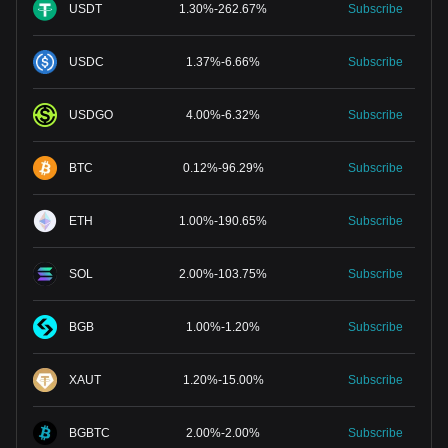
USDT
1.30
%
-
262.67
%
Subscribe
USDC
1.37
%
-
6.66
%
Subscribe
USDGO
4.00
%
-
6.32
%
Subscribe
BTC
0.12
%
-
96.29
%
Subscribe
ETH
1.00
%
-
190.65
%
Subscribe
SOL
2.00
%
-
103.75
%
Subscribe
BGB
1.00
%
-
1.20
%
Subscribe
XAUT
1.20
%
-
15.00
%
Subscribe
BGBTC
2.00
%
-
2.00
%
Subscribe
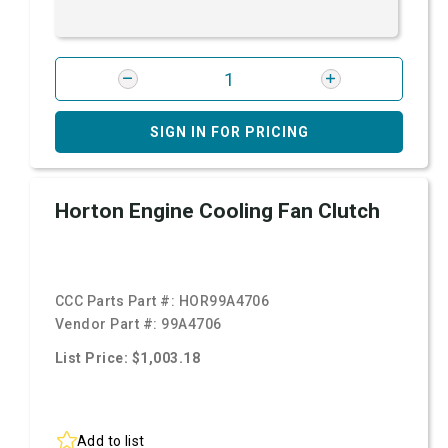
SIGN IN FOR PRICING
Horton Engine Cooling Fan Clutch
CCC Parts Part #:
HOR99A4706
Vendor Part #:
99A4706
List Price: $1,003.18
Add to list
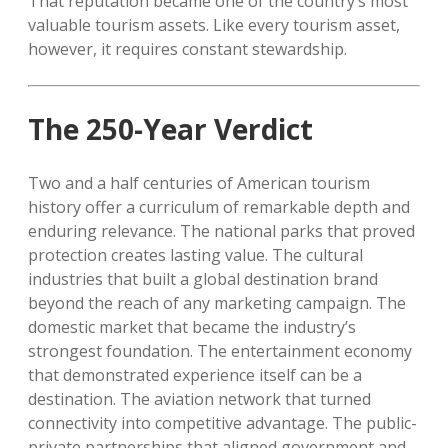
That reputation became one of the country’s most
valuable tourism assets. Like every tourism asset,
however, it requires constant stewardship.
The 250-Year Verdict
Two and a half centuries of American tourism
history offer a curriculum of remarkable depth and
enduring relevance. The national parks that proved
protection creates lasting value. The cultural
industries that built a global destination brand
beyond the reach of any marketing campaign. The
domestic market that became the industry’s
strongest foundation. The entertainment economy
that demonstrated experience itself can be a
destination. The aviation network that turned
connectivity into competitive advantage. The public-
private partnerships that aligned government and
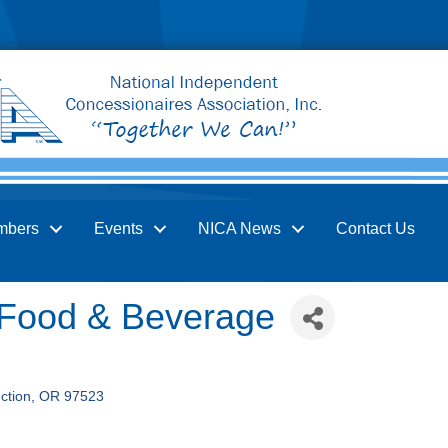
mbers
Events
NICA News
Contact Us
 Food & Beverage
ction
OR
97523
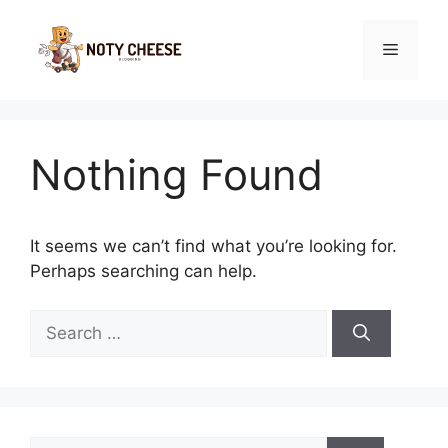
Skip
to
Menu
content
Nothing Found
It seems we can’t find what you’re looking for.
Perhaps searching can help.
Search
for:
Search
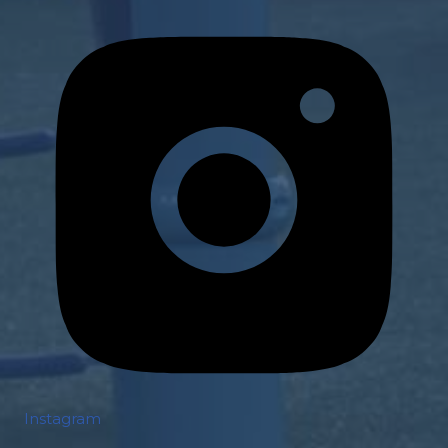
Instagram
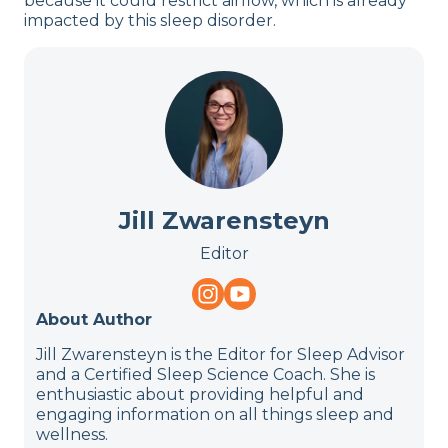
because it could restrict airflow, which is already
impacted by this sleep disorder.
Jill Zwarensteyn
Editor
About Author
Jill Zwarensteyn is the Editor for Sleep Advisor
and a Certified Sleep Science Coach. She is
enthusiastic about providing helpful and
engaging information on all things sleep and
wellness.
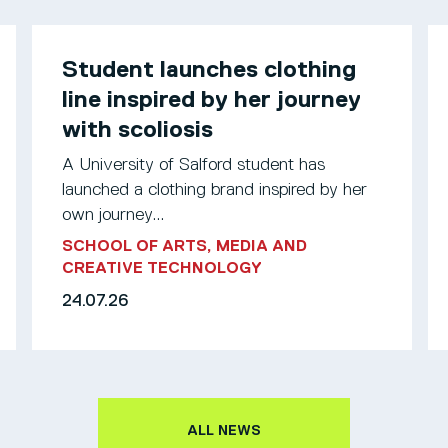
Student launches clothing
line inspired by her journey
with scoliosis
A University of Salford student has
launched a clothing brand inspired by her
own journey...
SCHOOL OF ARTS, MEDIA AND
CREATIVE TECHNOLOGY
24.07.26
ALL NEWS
= = = = =
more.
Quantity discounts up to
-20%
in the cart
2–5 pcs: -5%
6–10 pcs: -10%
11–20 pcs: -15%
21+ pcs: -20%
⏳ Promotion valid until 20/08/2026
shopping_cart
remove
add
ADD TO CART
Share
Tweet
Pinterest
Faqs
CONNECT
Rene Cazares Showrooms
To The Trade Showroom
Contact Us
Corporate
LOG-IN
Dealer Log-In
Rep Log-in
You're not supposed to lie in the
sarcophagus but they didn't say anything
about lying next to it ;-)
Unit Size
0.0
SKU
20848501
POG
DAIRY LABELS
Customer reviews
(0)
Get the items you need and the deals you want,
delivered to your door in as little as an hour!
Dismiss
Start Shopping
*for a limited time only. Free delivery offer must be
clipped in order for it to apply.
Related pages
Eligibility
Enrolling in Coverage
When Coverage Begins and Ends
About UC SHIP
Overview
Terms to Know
= = = = =
Above is the material; set down exactly its lines from the one containing "enduring relevance. The" down to the one containing "It seems we", both included, leaving out any pictures.

**Answer section:**
enduring relevance. The national parks that proved
protection creates lasting value. The cultural
industries that built a global destination brand
beyond the reach of any marketing campaign. The
domestic market that became the industry’s
strongest foundation. The entertainment economy
that demonstrated experience itself can be a
destination. The aviation network that turned
connectivity into competitive advantage. The public-
private partnerships that aligned government and
mbers
Events
NICA News
Contact Us
 Food & Beverage
ction
OR
97523
Skip
to
Menu
content
Nothing Found
It seems we can’t find what you’re looking for.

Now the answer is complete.